Step 6 — Part D and Medigap windows (separate from Parts A/B)
Part D has its own enrollment windows and its own late-enrollment penalty:
- The Part D IEP runs alongside your Parts A/B IEP — same 7-month window.
- If you have creditable drug coverage through your employer plan, you delay Part D the same way you delay Part B; the SEP coordinates.
- If you go without creditable drug coverage for more than 63 days at any point after age 65, the Part D late penalty (1% per month, permanent) starts accruing.
Medigap (Medicare Supplement) has its own one-time guaranteed-issue window:
- The Medigap window is 6 months, starting the first day of the month Part B becomes effective.
- During this window, insurers cannot deny a Medigap policy or charge more based on health status.
- Miss this window and Medigap underwriting applies; insurers can decline or charge dramatically more based on pre-existing conditions.
Action: If you're going original-Medicare with Medigap, line up your Medigap policy choice before your Part B start date so you can apply on day 1 of the 6-month window.
Print-friendly summary — the 5 dates to mark
Pull out a calendar and write these down for yourself:
- IEP start: ______________________________
- IEP end: ______________________________
- Coverage end (if delaying via SEP): ______________________________
- SEP end (if applicable): ______________________________
- Medigap guaranteed-issue window end: ______________________________
If you're delaying past 65, you'll also want:
- HR letter confirming creditable coverage received: ______________________________
- CMS-L564 submitted: ______________________________
Primary sources
- Medicare.gov — When can I sign up?
- Medicare.gov — Working past 65
- Medicare.gov — Avoid late-enrollment penalties
- SSA — Medicare benefits
- CMS-L564 form (employer's request for employment information)

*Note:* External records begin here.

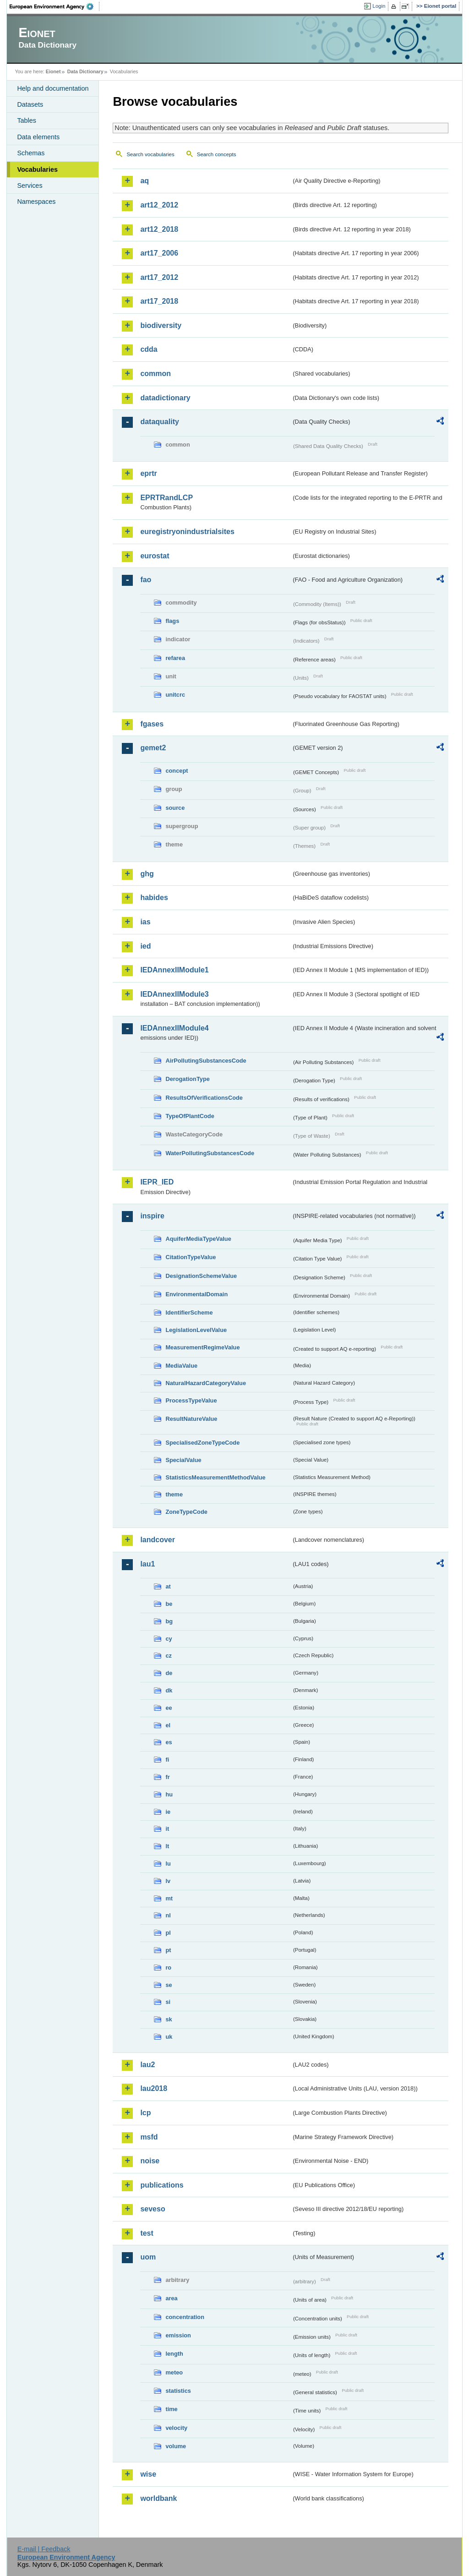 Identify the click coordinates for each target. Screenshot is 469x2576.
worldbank (158, 2498)
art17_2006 (159, 253)
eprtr (148, 473)
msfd (149, 2137)
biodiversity (160, 325)
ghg (146, 874)
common (155, 373)
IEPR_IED (157, 1182)
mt (169, 1898)
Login (378, 6)
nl (167, 1915)
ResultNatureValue (191, 1418)
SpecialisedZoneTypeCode (202, 1442)
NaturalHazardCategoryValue (205, 1383)
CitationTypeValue (190, 1257)
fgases (152, 724)
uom (148, 2257)
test (146, 2233)
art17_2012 (159, 277)
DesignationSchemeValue (201, 1275)
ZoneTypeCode (186, 1511)
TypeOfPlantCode (189, 1116)
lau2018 (153, 2088)
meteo (174, 2372)
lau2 (147, 2064)
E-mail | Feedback (44, 2549)
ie (167, 1811)
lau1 (147, 1564)
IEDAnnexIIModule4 (174, 1028)
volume (175, 2446)
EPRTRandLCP (166, 498)
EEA (54, 6)
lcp (145, 2113)
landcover (157, 1540)
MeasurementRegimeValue (202, 1347)
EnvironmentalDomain (196, 1294)
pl (167, 1932)
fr (167, 1777)
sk (168, 2019)
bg (169, 1621)
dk (168, 1690)
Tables (26, 120)
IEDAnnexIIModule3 (174, 994)
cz (168, 1655)
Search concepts (216, 154)
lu (167, 1863)
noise (149, 2161)
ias (145, 922)
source (175, 807)
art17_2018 (159, 301)
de (168, 1673)
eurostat (154, 556)
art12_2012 (159, 205)
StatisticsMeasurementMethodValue (215, 1477)
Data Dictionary (85, 71)
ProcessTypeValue (191, 1400)
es (168, 1742)
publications (161, 2185)
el (167, 1725)
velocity (176, 2427)
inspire (152, 1216)
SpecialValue (183, 1460)
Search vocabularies (150, 154)
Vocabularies (37, 169)
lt (167, 1846)
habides (154, 897)
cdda (148, 349)
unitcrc (175, 694)
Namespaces (36, 201)
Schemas (30, 153)
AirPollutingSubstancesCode (205, 1060)
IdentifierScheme (189, 1312)
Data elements (38, 137)
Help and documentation (52, 88)
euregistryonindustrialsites (187, 531)
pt (168, 1950)
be (168, 1603)
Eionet (53, 71)
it (167, 1828)
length (174, 2353)
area (171, 2298)
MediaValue (181, 1365)
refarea (175, 658)
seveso (152, 2209)
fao (145, 580)
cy (168, 1638)
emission (178, 2335)
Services (29, 185)
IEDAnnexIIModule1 (174, 970)
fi (167, 1759)
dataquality (159, 422)
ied (145, 946)
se (168, 1984)
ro (168, 1967)
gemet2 (153, 748)
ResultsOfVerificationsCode (204, 1097)
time (171, 2409)
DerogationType (187, 1078)
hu (169, 1794)
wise (148, 2474)
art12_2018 (159, 229)
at (167, 1586)
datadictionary (165, 398)
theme (174, 1494)
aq (144, 181)
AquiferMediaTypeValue (198, 1238)
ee (168, 1707)
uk (168, 2036)
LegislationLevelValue (196, 1329)
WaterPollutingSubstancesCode (209, 1153)
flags (172, 620)
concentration (184, 2317)
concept (176, 770)
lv (167, 1880)
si (167, 2001)
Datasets (30, 104)
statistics (178, 2390) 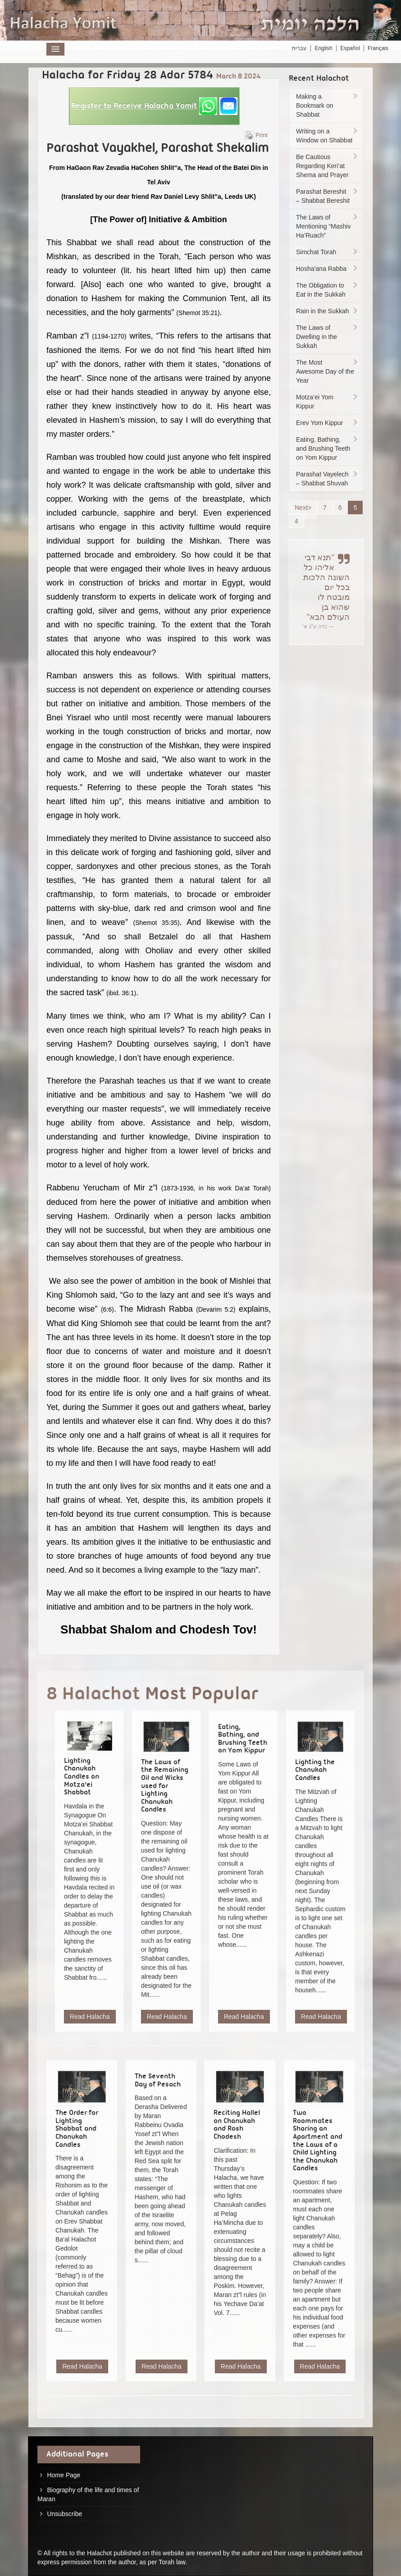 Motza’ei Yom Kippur (327, 401)
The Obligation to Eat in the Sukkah (327, 290)
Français (378, 48)
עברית (299, 48)
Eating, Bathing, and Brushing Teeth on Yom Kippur (327, 448)
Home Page (63, 2475)
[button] (154, 106)
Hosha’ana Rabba (327, 268)
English (323, 48)
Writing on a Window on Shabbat (327, 136)
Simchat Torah (327, 252)
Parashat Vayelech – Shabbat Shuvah (327, 479)
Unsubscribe (64, 2513)
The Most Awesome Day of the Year (327, 371)
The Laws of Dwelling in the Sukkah (327, 336)
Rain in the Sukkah (327, 311)
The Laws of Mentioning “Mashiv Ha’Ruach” (327, 226)
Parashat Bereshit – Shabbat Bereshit (327, 196)
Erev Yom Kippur (327, 422)
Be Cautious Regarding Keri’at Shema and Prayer (327, 165)
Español (350, 48)
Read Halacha (90, 2016)
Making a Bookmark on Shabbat (327, 105)
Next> (303, 507) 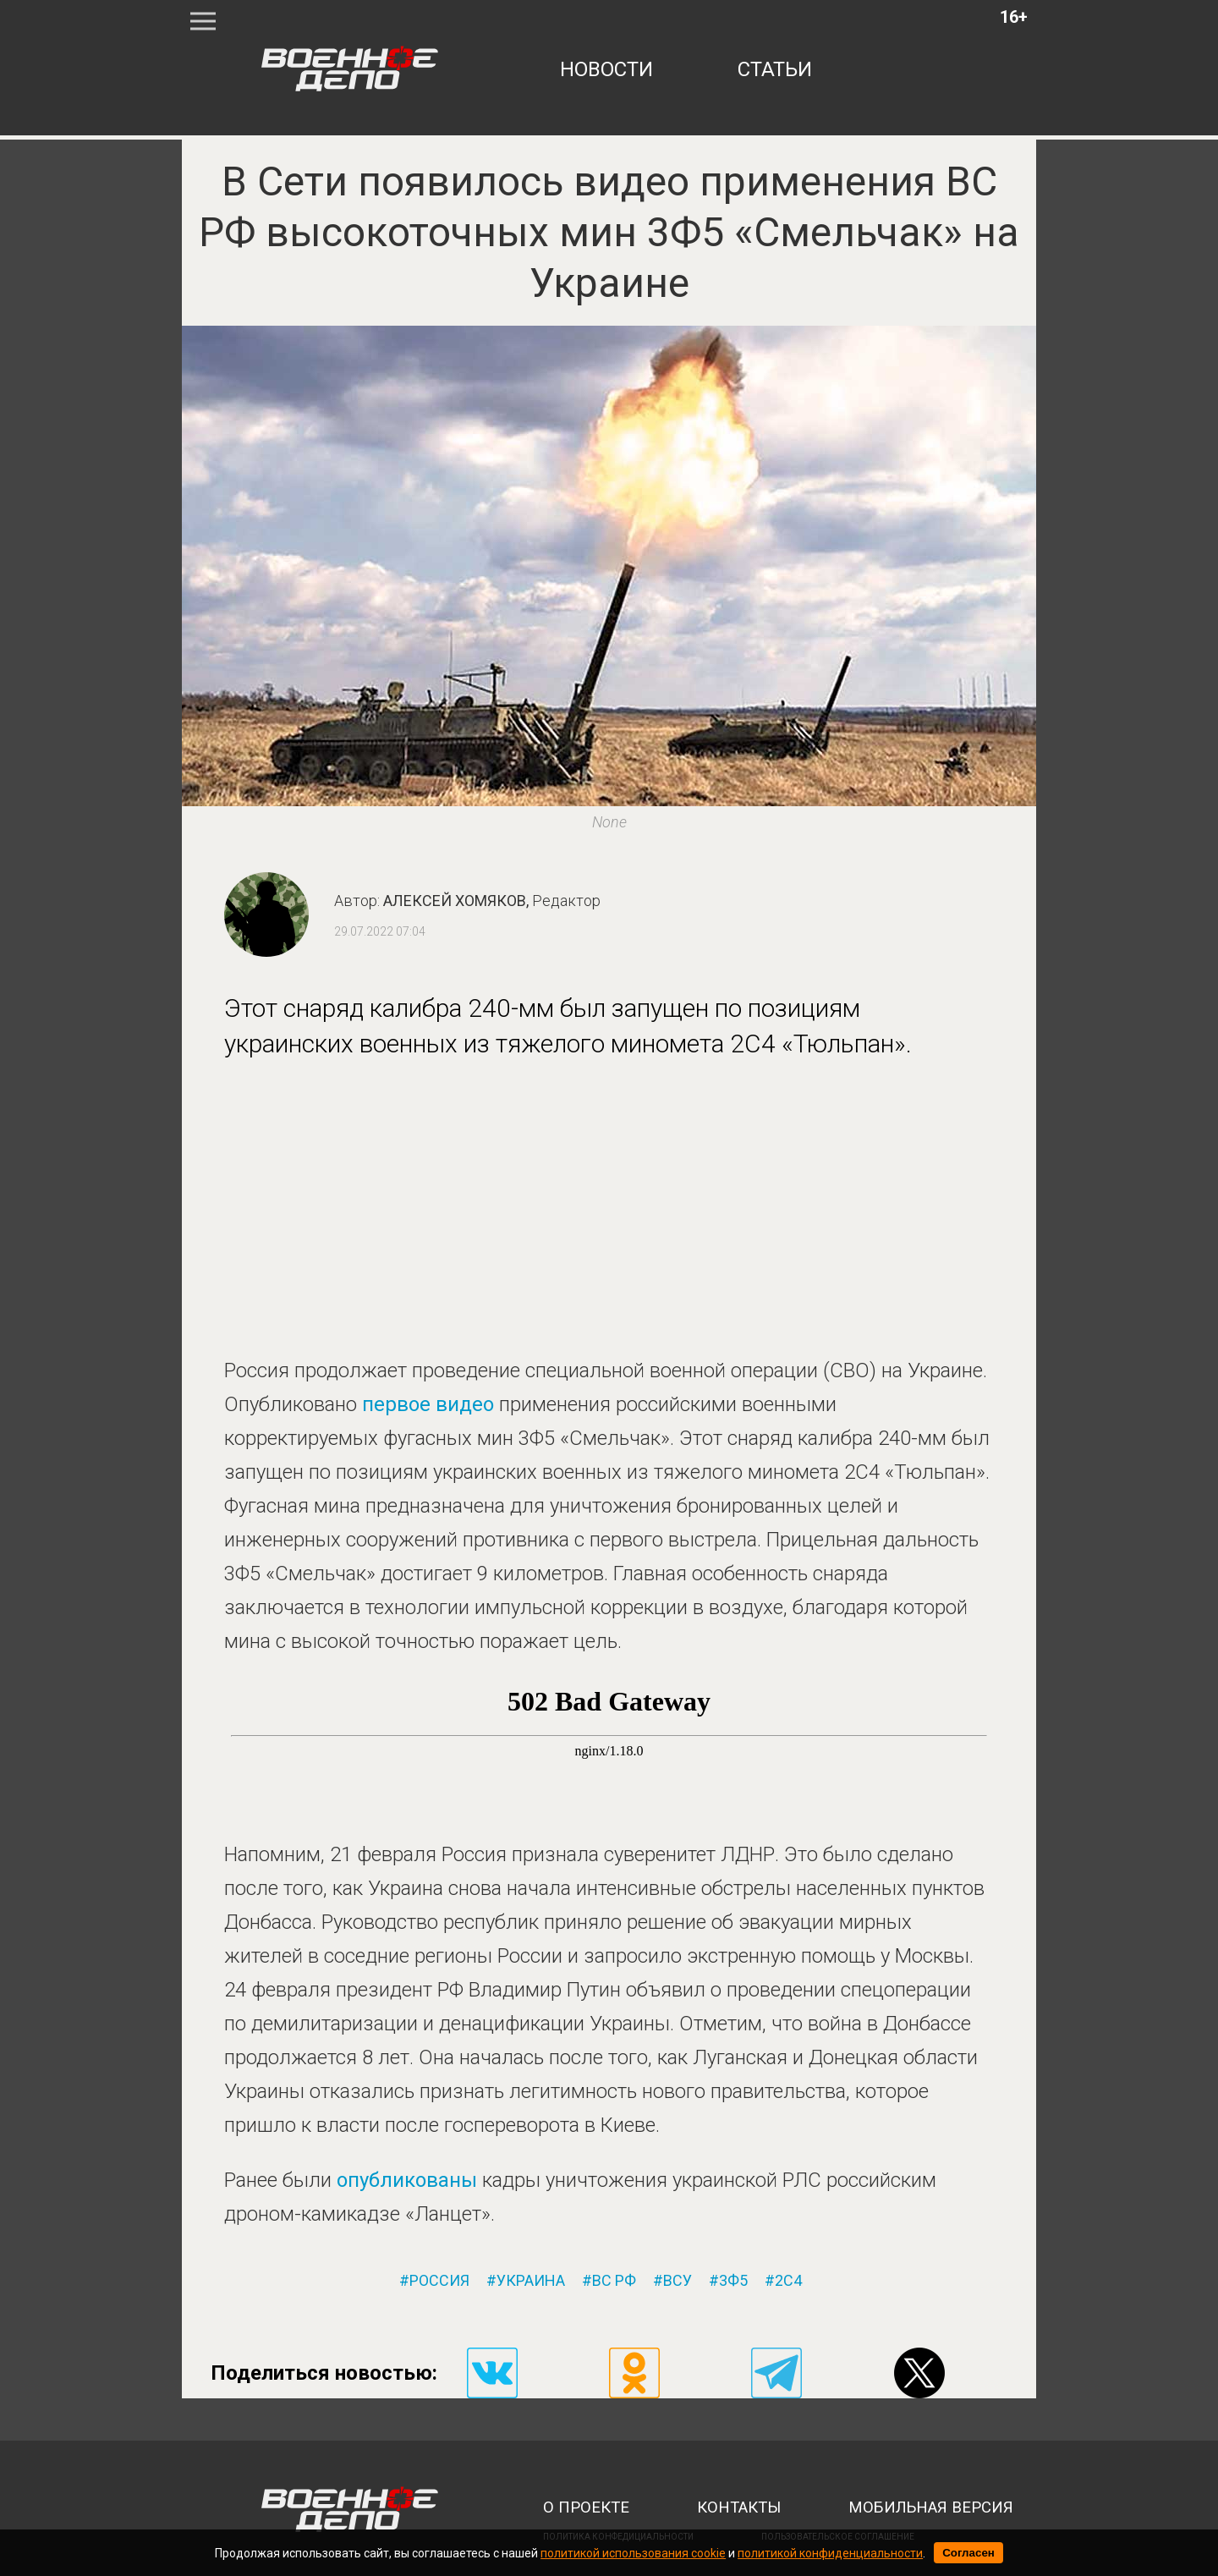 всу (677, 2280)
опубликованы (407, 2180)
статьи (775, 69)
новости (606, 69)
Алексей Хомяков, (492, 900)
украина (531, 2280)
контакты (739, 2507)
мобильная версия (930, 2507)
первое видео (428, 1404)
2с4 (788, 2280)
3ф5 (733, 2280)
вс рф (614, 2280)
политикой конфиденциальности (830, 2553)
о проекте (586, 2507)
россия (439, 2280)
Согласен (968, 2552)
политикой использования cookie (633, 2553) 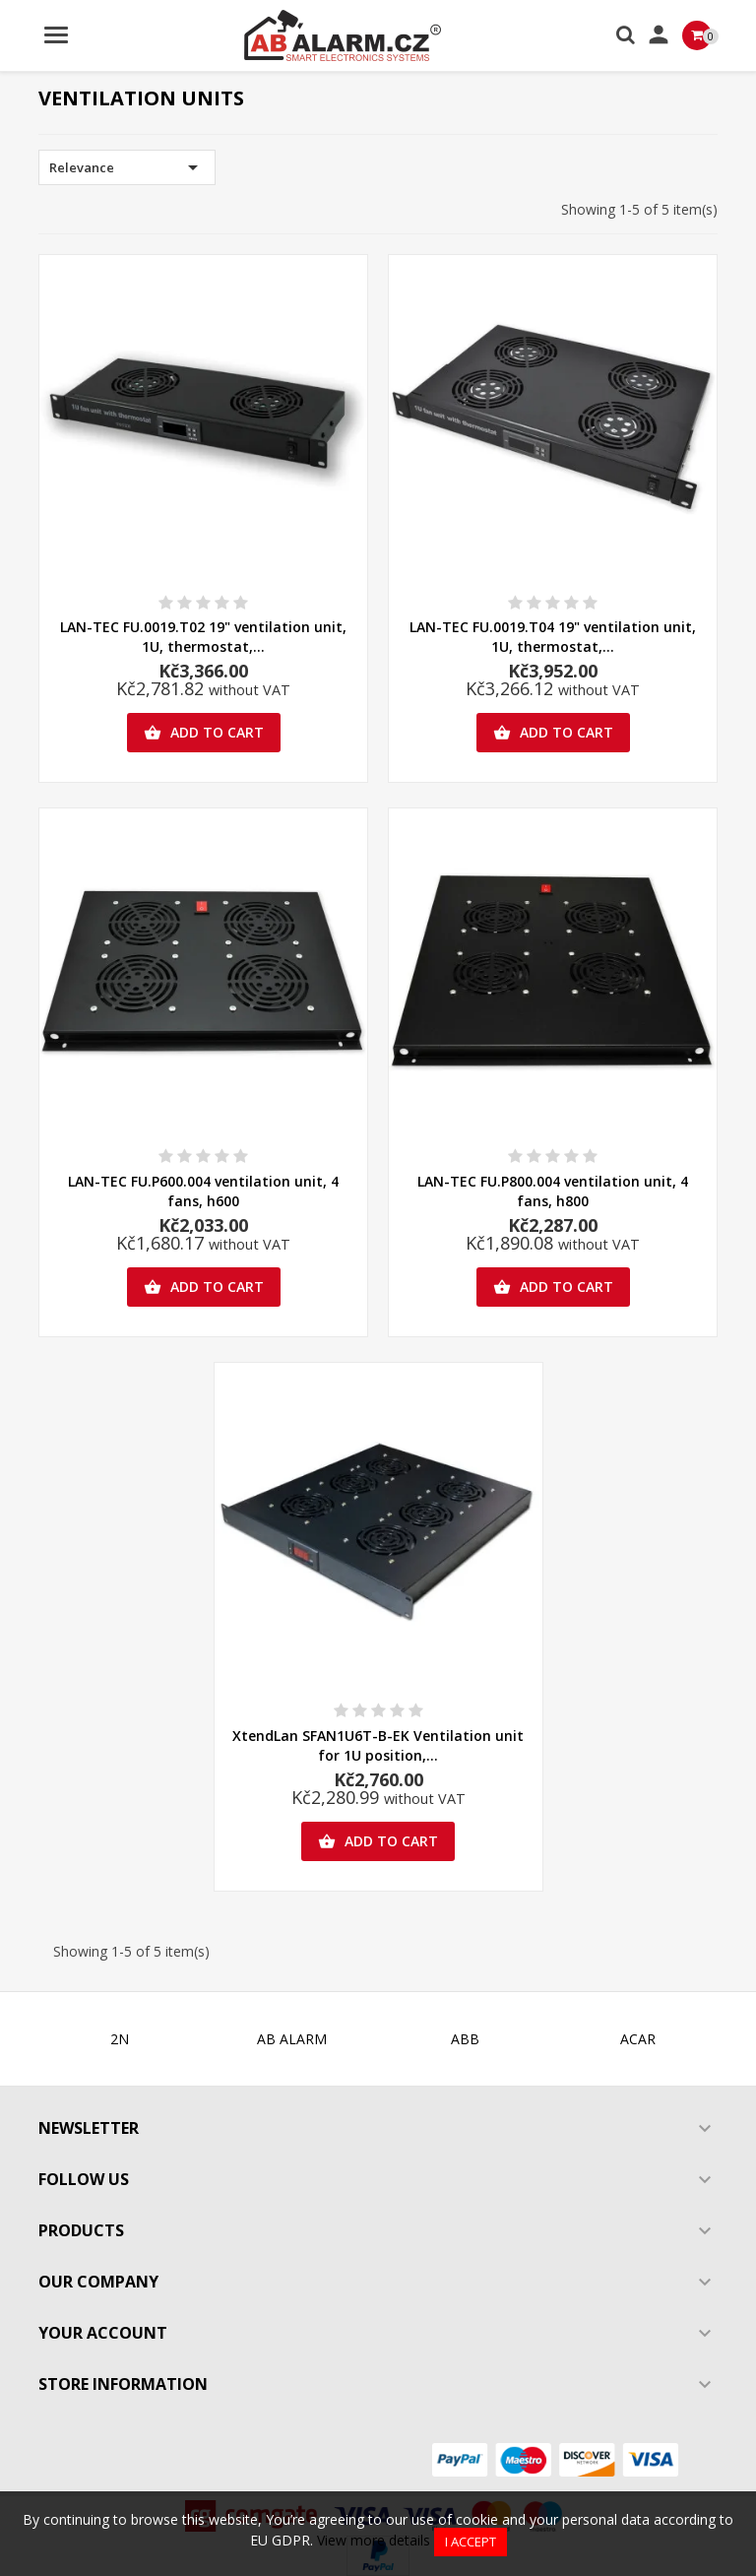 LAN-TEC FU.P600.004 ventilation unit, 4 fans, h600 (203, 1191)
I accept (470, 2541)
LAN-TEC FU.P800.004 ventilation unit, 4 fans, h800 (552, 1191)
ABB (465, 2038)
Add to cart (204, 732)
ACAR (638, 2038)
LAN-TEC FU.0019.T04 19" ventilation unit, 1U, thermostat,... (553, 636)
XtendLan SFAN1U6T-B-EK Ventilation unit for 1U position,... (378, 1745)
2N (119, 2038)
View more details (373, 2540)
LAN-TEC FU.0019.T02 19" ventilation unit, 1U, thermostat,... (203, 636)
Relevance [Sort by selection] (127, 167)
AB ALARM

This checklist is published by NestPilot Foundation Inc. — a nonprofit (501(c)(3) filing in progress). It is free, primary-source-anchored, and not a substitute for personalized advice. If your situation is unusual (employer with fewer than 20 employees, COBRA-only coverage, retiree-only plan, working spouse with mismatched ages, multiemployer plan), consult a Medicare counselor or your employer benefits administrator.